I've read elsewhere in the group that XMLDBMS can come up against
out-of-memory errors. Would the sort of documents I'm looking at cause this
sort of problem?
- You haven't really said what kind of documents you are using, but large
documents I have heard of seem to fall into three categories:
1) Repeating data. For example, you have thousands or millions of sales
orders in the same document or astronomical data. In this case, there is
generally a wrapper element around what really are a set of separate
documents or "rows" of data.
2) Related data. In this case, you simply have a huge amount of related
data. I have heard of financial transactions that require multiple MBs
of XML because of all the contextual information that must be
transmitted to process the actual transaction.
3) Documents.

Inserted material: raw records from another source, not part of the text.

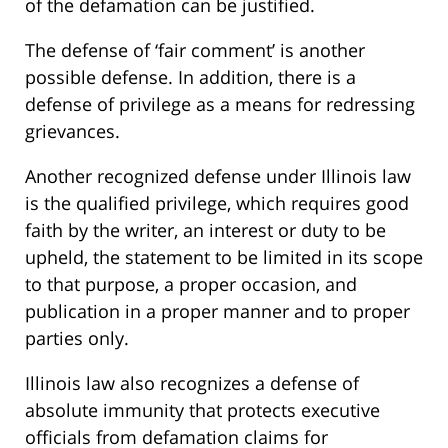
of the defamation can be justified.
The defense of ‘fair comment’ is another
possible defense. In addition, there is a
defense of privilege as a means for redressing
grievances.
Another recognized defense under Illinois law
is the qualified privilege, which requires good
faith by the writer, an interest or duty to be
upheld, the statement to be limited in its scope
to that purpose, a proper occasion, and
publication in a proper manner and to proper
parties only.
Illinois law also recognizes a defense of
absolute immunity that protects executive
officials from defamation claims for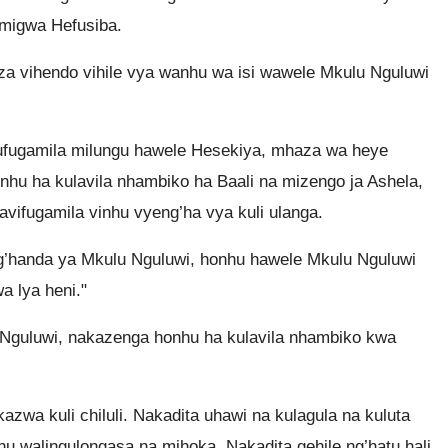
migwa Hefusiba.
za vihendo vihile vya wanhu wa isi wawele Mkulu Nguluwi
fugamila milungu hawele Hesekiya, mhaza wa heye
u ha kulavila nhambiko ha Baali na mizengo ja Ashela,
avifugamila vinhu vyeng’ha vya kuli ulanga.
g’handa ya Mkulu Nguluwi, honhu hawele Mkulu Nguluwi
wa lya heni."
 Nguluwi, nakazenga honhu ha kulavila nhambiko kwa
a kuli chiluli. Nakadita uhawi na kulagula na kuluta
u walingulongasa na mihoka. Nakadita gehile ng’hatu hali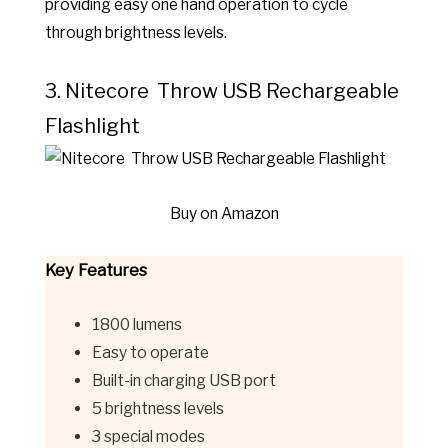
providing easy one hand operation to cycle
through brightness levels.
3. Nitecore Throw USB Rechargeable
Flashlight
Buy on Amazon
Key Features
1800 lumens
Easy to operate
Built-in charging USB port
5 brightness levels
3 special modes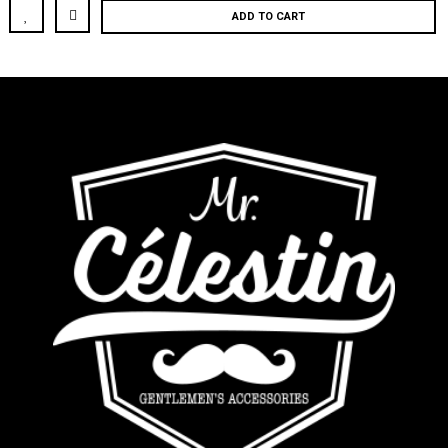
ADD TO CART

It is possible for documents (such as books) to be as
large as 5 MB. However, for this to happen, the documents would probably
need to include graphics encoded as Base64 -- 5 MB is a *lot* of text.
Because XML-DBMS uses DOM trees to represent XML documents, it has size
limitations. DOM trees are kept in memory and are larger than the
original document, so large documents can easily exceed available
memory. I'm not sure that 5 MB documents would cause problems on a
modern machine, though. Even if the DOM tree is 10 times larger than the
original document, this is still only 50 MB.

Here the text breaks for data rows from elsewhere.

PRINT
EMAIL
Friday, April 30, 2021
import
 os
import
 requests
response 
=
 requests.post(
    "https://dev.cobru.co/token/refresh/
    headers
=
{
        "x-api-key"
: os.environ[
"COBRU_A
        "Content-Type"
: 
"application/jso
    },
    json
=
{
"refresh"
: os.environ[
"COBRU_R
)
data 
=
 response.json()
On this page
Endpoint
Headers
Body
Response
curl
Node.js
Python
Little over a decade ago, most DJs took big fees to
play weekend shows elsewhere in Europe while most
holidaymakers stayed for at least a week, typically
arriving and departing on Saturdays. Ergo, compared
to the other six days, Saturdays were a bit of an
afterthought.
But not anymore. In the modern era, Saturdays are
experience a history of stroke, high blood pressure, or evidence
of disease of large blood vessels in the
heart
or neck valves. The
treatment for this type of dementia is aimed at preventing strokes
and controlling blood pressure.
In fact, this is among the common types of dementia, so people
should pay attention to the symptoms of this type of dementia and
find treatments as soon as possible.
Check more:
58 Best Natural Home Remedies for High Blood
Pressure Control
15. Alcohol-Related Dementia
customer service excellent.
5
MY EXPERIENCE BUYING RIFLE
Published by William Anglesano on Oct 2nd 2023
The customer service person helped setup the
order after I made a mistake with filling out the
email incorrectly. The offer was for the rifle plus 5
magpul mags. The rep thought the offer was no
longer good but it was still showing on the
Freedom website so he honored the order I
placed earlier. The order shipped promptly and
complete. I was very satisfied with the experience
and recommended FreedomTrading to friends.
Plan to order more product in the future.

In any case, large documents with repeating data (case 1) can be easily
processed by "cutting" them into separate documents, each of which is
processed separately. For more information about this, see:
or section 7.1 of the IBM Redbook "XML for DB2 Information Integration":
Whether it is possible to process other types of large documents (cases
2 or 3) depends on whether it is possible to cut such documents into
separate pieces, each of which can be processed separately. (For
example, is it acceptable to insert sections of a book separately?) In
any case, you would probably need custom code to pre-process the
documents and break them into manageable pieces.
With respect to map sizes, the code that reads map documents is
SAX-based, so it has no limitations on document size. This code does,
however, construct map objects in memory and is therefore limited by
available memory. However, I have real trouble envisioning a map that
would cause memory problems. Anything that big would be associated with
much larger instance documents, and the real problem would be those
As to the DB2 XML Extender, I can't remember what size limitations it
has. I thought it was SAX-based, rather than DOM-based, so I'm not sure
why it has the restrictions you're finding. (That said, I'm not
surprised by them -- my general impression of the XML Extender was that
it was not the best piece of software IBM had ever developed ;)
As a final comment, if you're still in development, I'd suggest
upgrading to XML-DBMS version 2.0 alpha 3 (if possible). This has been
around for a couple of years now, is as stable as version 1.x, and has
lots more features. Should I ever find the time to do a final release of
version 2.0, you wouldn't be forced to upgrade, as I would continue to
support alpha 3.
Jo Fletcher wrote:
> In the web service project I'm working on at the moment there's the
> potential for some large XML documents to be generated, say, up to 5MB. My
> role is to take these documents and write the contents to a DB2 database on
> an AS/400, for which I've been using XMLDBMS version 1. But, since we're
> still in development, I haven't had one of the monster documents to deal
> with yet.
> To cover my backside, I've also been looking into the DB2 XML extender. But,
> if I'm reading the Redbooks and other documentation correctly, the XML
> extender has some reasonably small size limits, such as a payload of no more
> than 1MB and a DAD file of no more than 100K.
> I've read elsewhere in the group that XMLDBMS can come up against
> out-of-memory errors. Would the sort of documents I'm looking at cause this
> sort of problem?
> Craig Caulfield.